I was getting a little bored playing as Romans (it was getting too easy, especially as I don't like the higher difficulty giving stats boosts), but then joined the Carthaginian PBM and later helped my son out as Parthians. I was surprised at what a good job CA has done with giving these armies a different "feel" in battle from the Romans.
The Romans can get by comfortably on massed pila and sword armed heavy infantry. Their supports - esp. archers, dogs and cav - are perhaps ahistorically strong, but they are really not needed. Even vanilla hastati can handle most comers from the AI. I kind of expected this, coming from MTW - ie that the Romans would be like the Almohads relying on their well-armoured swordsmen (AUM), but it is well implemented. For example, you have to fight clever against a phalanx and cannot expect to simply defeat it head-on. I especially like the pila - it's pretty powerful when the troops are stationary, set to fire at will and have even been surprised by the AI biting me back with it a few times. I've even come to like velites - especially as Brutii vs the Greeks! - whereas I regarded javelin skirmishers as nuisance units in MTW.
Playing the Carthaginians on hard, I started to realise what people had been saying about cavalry in RTW being powerful. The Iberian infantry seemed pathetic (on hard) and while Balearic slingers are powerful, the lack of other ranged support meant I had to turn to cavalry (as recommended in the org guides thread on Carthage). Occasionally, I would use a unit of elephants but did not want to overdo it. Relying on melee cavalry made for a very fun campaign - you have to micromanage a lot more, as you need to use your maneouvrability to isolate portions of the enemy line, flank it and ideally hit it from behind, ideally when it is wavering. Great fun - and not a million miles from what I understood the Carthaginians tried to do against the Romans.
The Parthians were also an eye-opener. I had not read Doug Thomson's guide on horse archers, but having done so afterwards, I can see why he was so excited by them. Facing large Egyptian armies - massed archers/desert cav, chariots, iron-skinned axemen etc - I thought my son's virtually all-cav Parthians would be doomed.

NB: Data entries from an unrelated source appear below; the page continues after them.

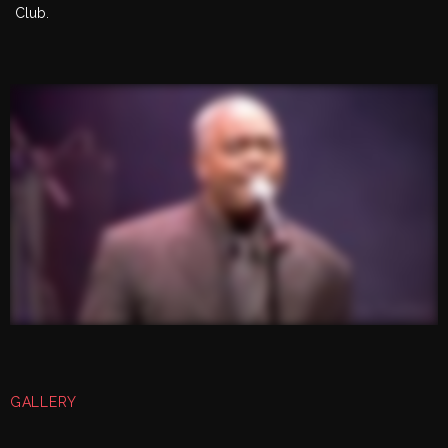
Club.
GALLERY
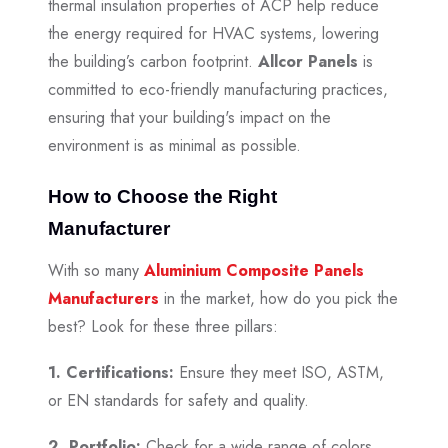
thermal insulation properties of ACP help reduce
the energy required for HVAC systems, lowering
the building’s carbon footprint.
Allcor Panels
is
committed to eco-friendly manufacturing practices,
ensuring that your building's impact on the
environment is as minimal as possible.
How to Choose the Right
Manufacturer
With so many
Aluminium Composite Panels
Manufacturers
in the market, how do you pick the
best? Look for these three pillars:
1. Certifications:
Ensure they meet ISO, ASTM,
or EN standards for safety and quality.
2. Portfolio:
Check for a wide range of colors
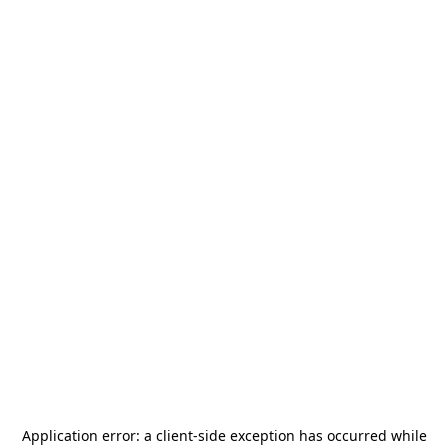
Application error: a
client
-side exception has occurred while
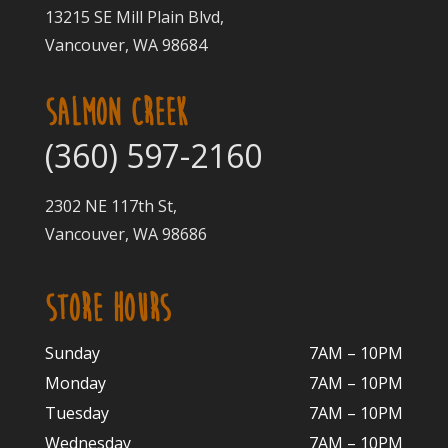
13215 SE Mill Plain Blvd,
Vancouver, WA 98684
SALMON CREEK
(360) 597-2160
2302 NE 117th St,
Vancouver, WA 98686
STORE HOURS
Sunday
7AM – 10PM
Monday
7AM – 10P
M
Tuesday
7AM – 10
PM
Wednesday
7AM – 10
PM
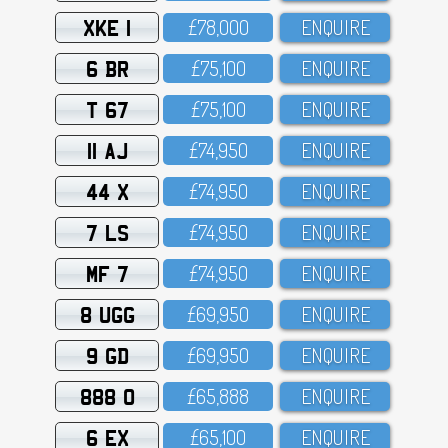
XKE 1
£78,OOO
ENQUIRE
6 BR
£75,1OO
ENQUIRE
T 67
£75,1OO
ENQUIRE
11 AJ
£74,95O
ENQUIRE
44 X
£74,95O
ENQUIRE
7 LS
£74,95O
ENQUIRE
MF 7
£74,95O
ENQUIRE
8 UGG
£69,95O
ENQUIRE
9 GD
£69,95O
ENQUIRE
888 O
£65,888
ENQUIRE
6 EX
£65,1OO
ENQUIRE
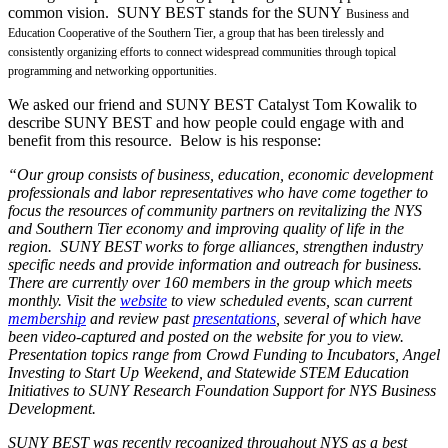
common vision. SUNY BEST stands for the SUNY
Business and
Education Cooperative of the Southern Tier, a group that has been tirelessly and
consistently organizing efforts to connect widespread communities through topical
programming and networking opportunities.
We asked our friend and SUNY BEST Catalyst Tom Kowalik to
describe SUNY BEST and how people could engage with and
benefit from this resource. Below is his response:
“Our group consists of business, education, economic development
professionals and labor representatives who have come together to
focus the resources of community partners on revitalizing the NYS
and Southern Tier economy and improving quality of life in the
region. SUNY BEST works to forge alliances, strengthen industry
specific needs and provide information and outreach for business.
There are currently over 160 members in the group which meets
monthly. Visit the
website
to view scheduled events, scan current
membership
and review past
presentations
, several of which have
been video-captured and posted on the website for you to view.
Presentation topics range from Crowd Funding to Incubators, Angel
Investing to Start Up Weekend, and Statewide STEM Education
Initiatives to SUNY Research Foundation Support for NYS Business
Development.
SUNY BEST was recently recognized throughout NYS as a best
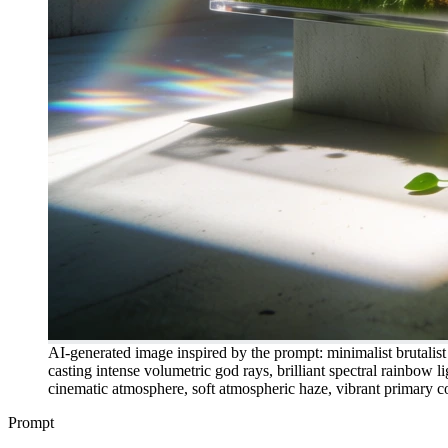
AI-generated image inspired by the prompt: minimalist brutalist c
casting intense volumetric god rays, brilliant spectral rainbow li
cinematic atmosphere, soft atmospheric haze, vibrant primary col
Prompt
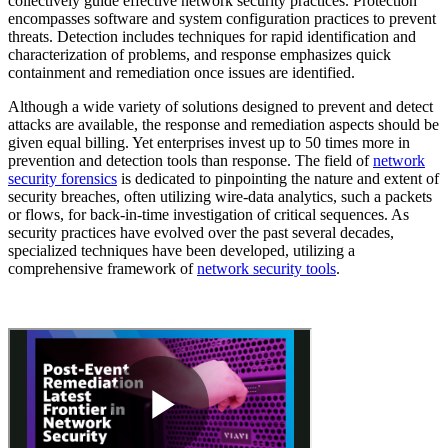
collectively guide effective network security practices. Protection
encompasses software and system configuration practices to prevent
threats. Detection includes techniques for rapid identification and
characterization of problems, and response emphasizes quick
containment and remediation once issues are identified.
Although a wide variety of solutions designed to prevent and detect
attacks are available, the response and remediation aspects should be
given equal billing. Yet enterprises invest up to 50 times more in
prevention and detection tools than response. The field of
network
security forensics
is dedicated to pinpointing the nature and extent of
security breaches, often utilizing wire-data analytics, such a packets
or flows, for back-in-time investigation of critical sequences. As
security practices have evolved over the past several decades,
specialized techniques have been developed, utilizing a
comprehensive framework of
network security tools
.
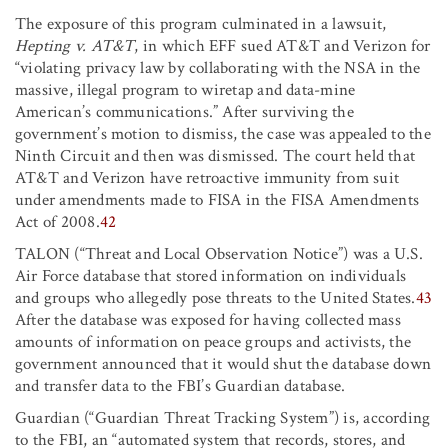
The exposure of this program culminated in a lawsuit,
Hepting v. AT&T
, in which EFF sued AT&T and Verizon for
“violating privacy law by collaborating with the NSA in the
massive, illegal program to wiretap and data-mine
American’s communications.” After surviving the
government’s motion to dismiss, the case was appealed to the
Ninth Circuit and then was dismissed. The court held that
AT&T and Verizon have retroactive immunity from suit
under amendments made to FISA in the FISA Amendments
Act of 2008.
42
TALON (“Threat and Local Observation Notice”) was a U.S.
Air Force database that stored information on individuals
and groups who allegedly pose threats to the United States.
43
After the database was exposed for having collected mass
amounts of information on peace groups and activists, the
government announced that it would shut the database down
and transfer data to the FBI’s Guardian database.
Guardian (“Guardian Threat Tracking System”) is, according
to the FBI, an “automated system that records, stores, and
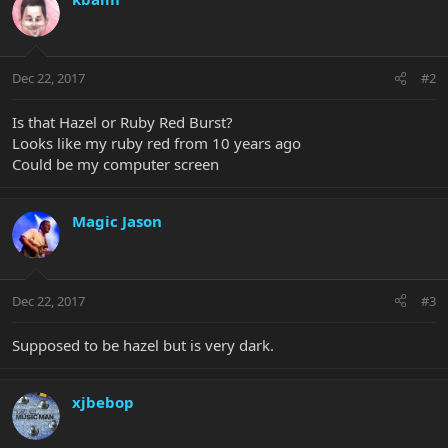
Dec 22, 2017
#2
Is that Hazel or Ruby Red Burst?
Looks like my ruby red from 10 years ago
Could be my computer screen
Magic Jason
Dec 22, 2017
#3
Supposed to be hazel but is very dark.
xjbebop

But they were startingly effective, if chaotic - we had them whirling around in a dozen or so Cantabrian circles, coming in from all angles, with the enemy virtually unable to touch us. The cataphracts were surprisingly vulnerable (given their impressive stats), but then I found that in MTW with knights too, and so kept them as a shock reserve. Again, good fun and not too bad a way of capturing the flavour of Parthian tactics.

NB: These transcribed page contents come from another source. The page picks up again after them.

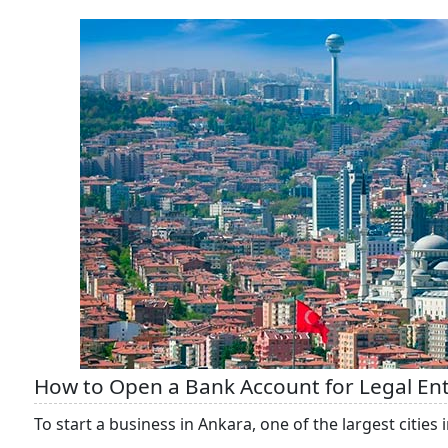
How to Open a Bank Account for Legal Enti
To start a business in Ankara, one of the largest cities i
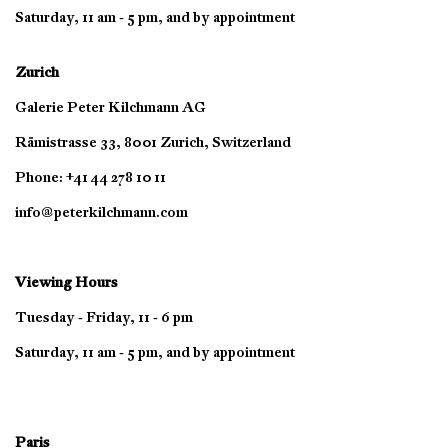
Saturday, 11 am - 5 pm, and by appointment
Zurich
Galerie Peter Kilchmann AG
Rämistrasse 33, 8001 Zurich, Switzerland
Phone: +41 44 278 10 11
info@peterkilchmann.com
Viewing Hours
Tuesday - Friday, 11 - 6 pm
Saturday, 11 am - 5 pm, and by appointment
Paris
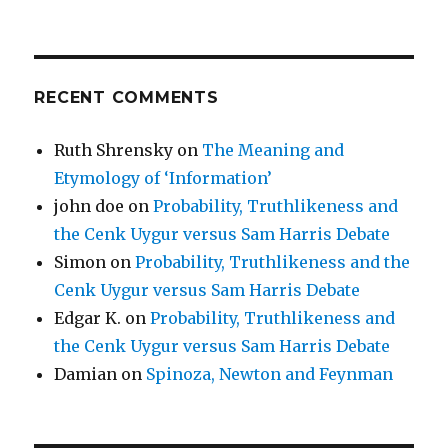
RECENT COMMENTS
Ruth Shrensky
on
The Meaning and
Etymology of ‘Information’
john doe
on
Probability, Truthlikeness and
the Cenk Uygur versus Sam Harris Debate
Simon
on
Probability, Truthlikeness and the
Cenk Uygur versus Sam Harris Debate
Edgar K.
on
Probability, Truthlikeness and
the Cenk Uygur versus Sam Harris Debate
Damian
on
Spinoza, Newton and Feynman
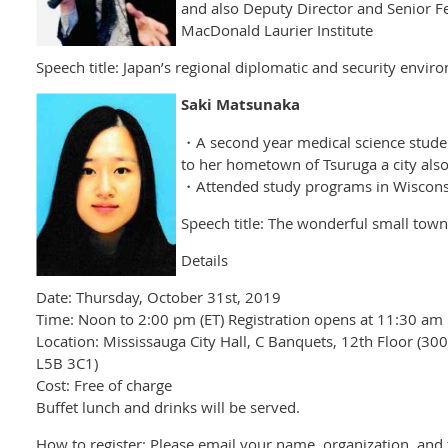
and also Deputy Director and Senior F
MacDonald Laurier Institute
Speech title: Japan’s regional diplomatic and security envir
Saki Matsunaka
・A second year medical science student
to her hometown of Tsuruga a city als
・Attended study programs in Wisconsi
Speech title: The wonderful small town 
Details
Date: Thursday, October 31st, 2019
Time: Noon to 2:00 pm (ET) Registration opens at 11:30 am
Location: Mississauga City Hall, C Banquets, 12th Floor (30
L5B 3C1)
Cost: Free of charge
Buffet lunch and drinks will be served.
How to register: Please email your name, organization, and t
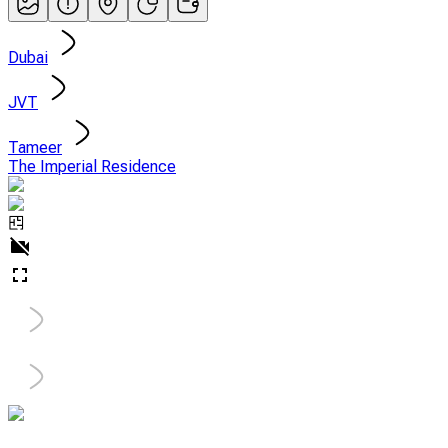
Dubai
JVT
Tameer
The Imperial Residence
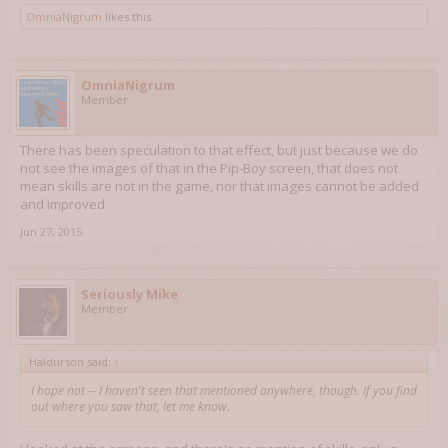
OmniaNigrum
likes this.
OmniaNigrum
Member
There has been speculation to that effect, but just because we do
not see the images of that in the Pip-Boy screen, that does not
mean skills are not in the game, nor that images cannot be added
and improved.
Jun 27, 2015
Seriously Mike
Member
Haldurson said:
↑
I hope not -- I haven't seen that mentioned anywhere, though. If you find
out where you saw that, let me know.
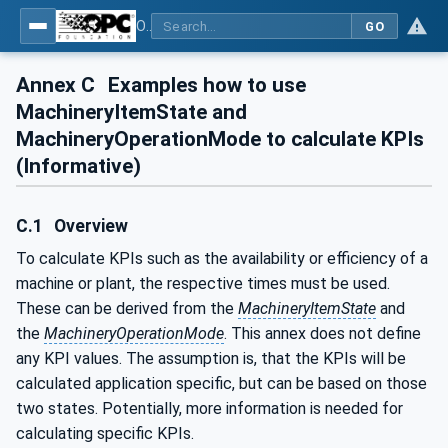
OPC UA for Machinery - Part 1: Basic Building Blocks
GO
Annex C
Examples how to use
MachineryItemState and
MachineryOperationMode to calculate KPIs
(Informative)
C.1
Overview
To calculate KPIs such as the availability or efficiency of a
machine or plant, the respective times must be used.
These can be derived from the
MachineryItemState
and
the
MachineryOperationMode
. This annex does not define
any KPI values. The assumption is, that the KPIs will be
calculated application specific, but can be based on those
two states. Potentially, more information is needed for
calculating specific KPIs.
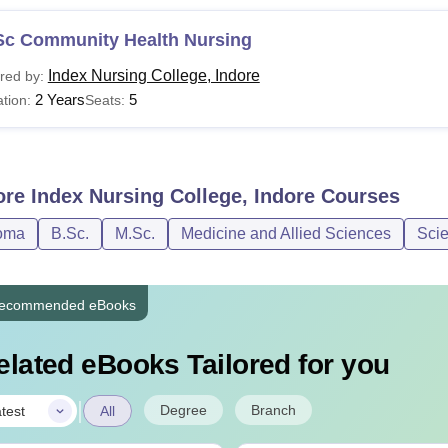
Sc Community Health Nursing
Index Nursing College, Indore
red by:
2 Years
5
tion:
Seats:
ore
Index Nursing College, Indore
Courses
oma
B.Sc.
M.Sc.
Medicine and Allied Sciences
Sci
ecommended eBooks
elated eBooks Tailored for you
|
Degree
Branch
test
All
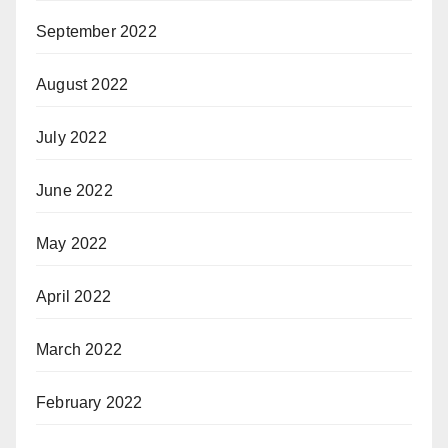
September 2022
August 2022
July 2022
June 2022
May 2022
April 2022
March 2022
February 2022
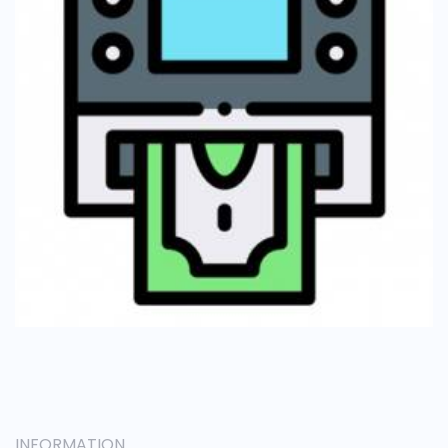
INFORMATION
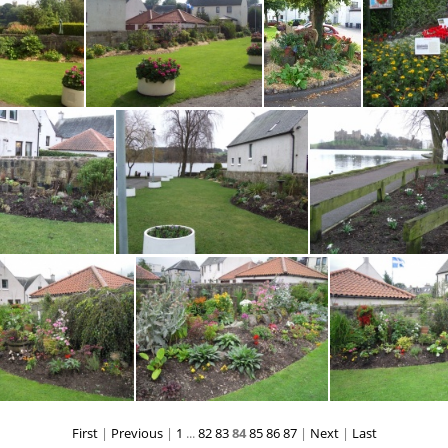
Water Yett XmasOwl 291113EM
Water Yett XmasOwl 291113EM2
Water Yett0110EM
Water Yett1 0610
Water Yett
Yett5 MH
Water Yett6 0910 MH
Water Yett7 0910 MH
wat
WaterYett0312Graham Webster
WaterYett0312GW2
WaterYett031
First
|
Previous
|
1
...
82
83
84
85
86
87
|
Next
|
Last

Of course, both the Carthaginians and Parthians probably suffer in sieges - thanks to a spy, I blithely marched an army through an enemy gate and was appalled to see it virtually all barbecued by the flaming oil!
I've yet to try the Greek/Macedon phalanx heavy armies, but have heard they are very powerful against the AI.

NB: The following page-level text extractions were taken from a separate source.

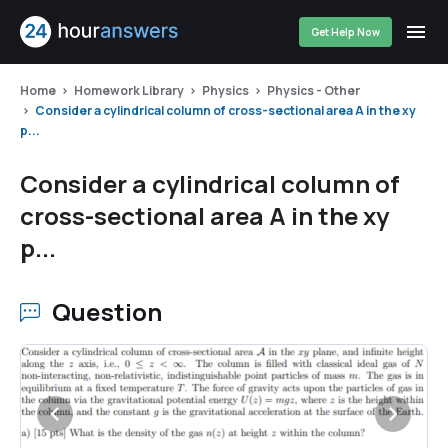
Get Help Now
Home
Homework Library
Physics
Physics - Other
Consider a cylindrical column of cross-sectional area A in the xy
p...
Consider a cylindrical column of
cross-sectional area A in the xy
p...
Question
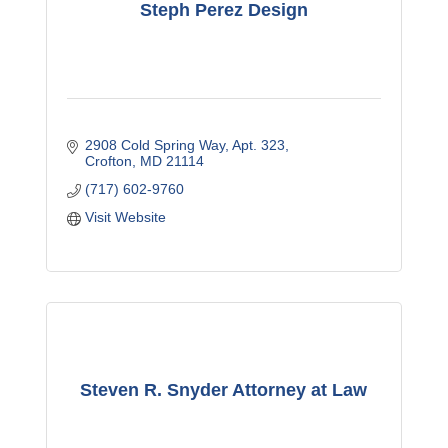
Steph Perez Design
2908 Cold Spring Way
Apt. 323
Crofton
MD
21114
(717) 602-9760
Visit Website
Steven R. Snyder Attorney at Law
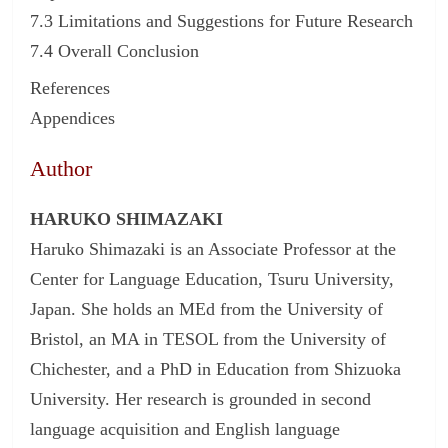
7.3 Limitations and Suggestions for Future Research
7.4 Overall Conclusion
References
Appendices
Author
HARUKO SHIMAZAKI
Haruko Shimazaki is an Associate Professor at the
Center for Language Education, Tsuru University,
Japan. She holds an MEd from the University of
Bristol, an MA in TESOL from the University of
Chichester, and a PhD in Education from Shizuoka
University. Her research is grounded in second
language acquisition and English language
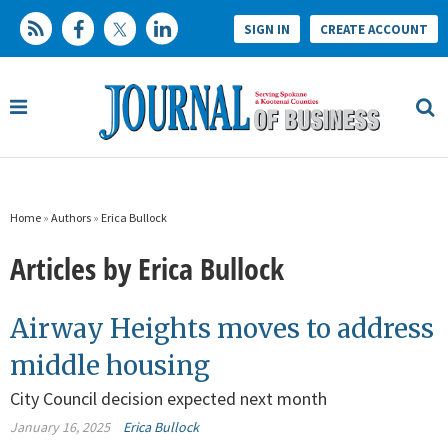
SIGN IN
CREATE ACCOUNT
Home
»
Authors
»
Erica Bullock
Articles by Erica Bullock
Airway Heights moves to address
middle housing
City Council decision expected next month
January 16, 2025
Erica Bullock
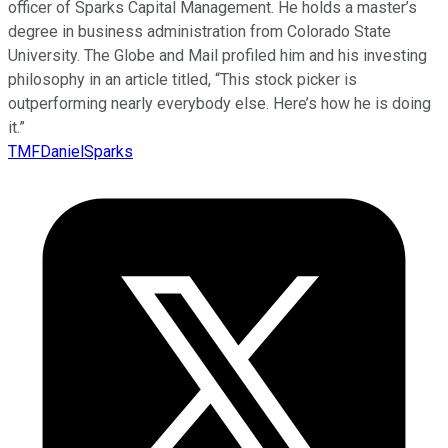
officer of Sparks Capital Management. He holds a master’s
degree in business administration from Colorado State
University. The Globe and Mail profiled him and his investing
philosophy in an article titled, “This stock picker is
outperforming nearly everybody else. Here’s how he is doing
it.”
TMFDanielSparks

And I'm not sure how the barbarians play out, but I quite admire the way the AI fields the Gauls, lining them up, getting them worked up with war chants and then running head long at your lines. However, I imagine a player may be tempted to be rely ahistorically on archers and cav rather than warbands.
Generally, I'd say that RTW presents more varied army types than either STW (given the more limited scope no surprise there, I guess) or even MTW. In MTW, I often found "ideal" armies looked rather the same, regardless of faction - for example, even the Egyptians could field massed ranks of mailed spears - and a faction was defined more by a deficiency in a particular unit class, rather than having an entirely different "mainstay" unit as in RTW.